Be careful when discharging the capacitor, use well insulated tools!
a 220Ω 2W resistor would be rated for use in about a 20VDC circuit, but for short durations it can be used in higher power and energy dissipation (e.g. rule of thumb from Dale, 5x for 5 seconds). The 400V is a lethal voltage level so that is a separate important concern.
So a typical 2W power resistor can survive a 10W pulse for 5 seconds, which is 50 Joules of energy. You didn't say what size capacitor, but you can calculate it's energy and compare, e.g. 47uF at 400V is about 4 Joules.
You may see a little spark but i doubt there will be molten metal, but wear safety glasses.
Thanks for all the replies, the 220Ω was just a low enough figure I thought would allow a fairly fast discharge without leaving the probes on for too long.

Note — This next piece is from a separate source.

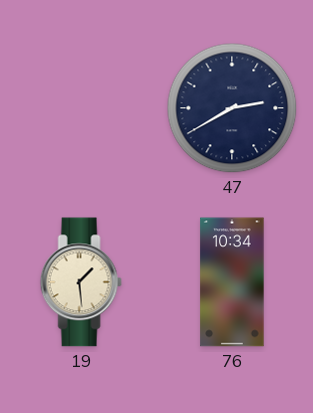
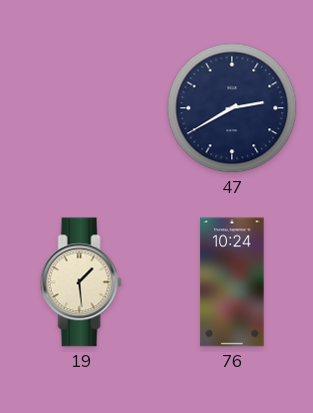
76: 10:34 -> 10:24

I will use something in the low kΩ range and use insulated probes of course.
A neon is not going to be much use as an indicator as they require somewhere in the vicinity of 70 -90v to turn on.
The resistor I quoted works fine, simply leave it in circuit for maybe 10 seconds.
You will feel it get warm on the larger caps as it does it's job.
If in doubt, check with a voltmeter afterwards.